QoL was lower in mCRPC for FACT-P, TOI and PCS compared to CON with trends for reductions in HSPC, all of which were large, clinically relevant differences (30). Physical well-being was lower in both PC groups, which is consistent with ADT use for localized PC (13, 14) but also higher fat mass and reduced physical function. As FACT-P is not typically assessed in healthy men, only ~30% of CON completed this task and likely contributed to detecting only trends vs. HSPC. Normative data for FACT-G indicates all groups exceeded the means for healthy men and men with cancer, respectively (46). CON exceeded the mean by a full standard deviation (+17.5 points) while HSPC (+9.7 points) and mPC (+7.3 points) were only ~0.5 standard deviation higher. Irrespective of group, our cohort demonstrated high relative QoL scores that may be the result of the increased functionality and independence required to partake in exercise oncology trials.
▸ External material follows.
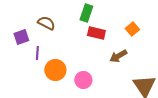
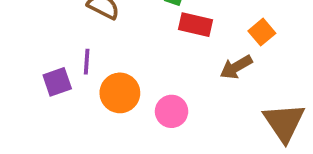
orange square: (132, 29) -> (262, 32), moved
purple square: (21, 37) -> (57, 82), moved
In contrast to our hypothesis, the small differences between HSPC and mCRPC were not statistically nor clinically significant. Despite poorer body composition and physical function in mCRPC, neither factor was associated with the reduced QoL and suggests other factors are playing roles. One possibility is bone pain, as the addition of abiraterone vs. ADT alone slowed pain progression, fatigue and deterioration of QoL (12). The physiological and functional deficits and their lack of influence on QoL is attributed to the multi-factorial nature of QoL. We speculate that the ever-present effects of pain have more profound effects on QoL relative to more gradual declines in body composition and physical function that are less noticeable. While type of ARSI influences QoL (23), our abiraterone and enzalutamide samples sizes were too small to be analyzed separately but merit consideration in future studies.
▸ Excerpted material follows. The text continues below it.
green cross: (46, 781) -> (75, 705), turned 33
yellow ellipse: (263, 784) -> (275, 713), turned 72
This study had several limitations. The sample size for mCRPC was modest. While the same operator and make/model was used for body composition, data are from different machines. Compared to HSPC, mCRPC tended to be older, were exposed to more treatments and likely had more comorbidities, and not all mCRPC received ARSI. While tempting to attribute group differences based on ARSI use, these factors could also influence the response.

In summary, PC progression is associated with deteriorations in body composition and poorer physical function. Clinically relevant deficits in QoL are observed in mCRPC and while the differences between HSPC and CON are non-significant, a concerning pattern is present. With recent approval to use ARSIs in hormone-sensitive metastatic PC (47), ARSI-related side effects may now present earlier in the treatment paradigm and potentially lead to greater loss of function and QoL over time. With higher survival rates in mCRPC relative to other advanced cancers, controlling adiposity should help maintain a high standard of living. With ADT attenuating muscle hypertrophy following resistance training (48), findings that extends to metastatic PC (31, 32) and animal models of ADT (49), interventions that increase neurological activation to promote strength gains with have potential to reverse functional declines during PC treatment.

Data Availability

The datasets analyzed during the current study are available from the corresponding author on reasonable request.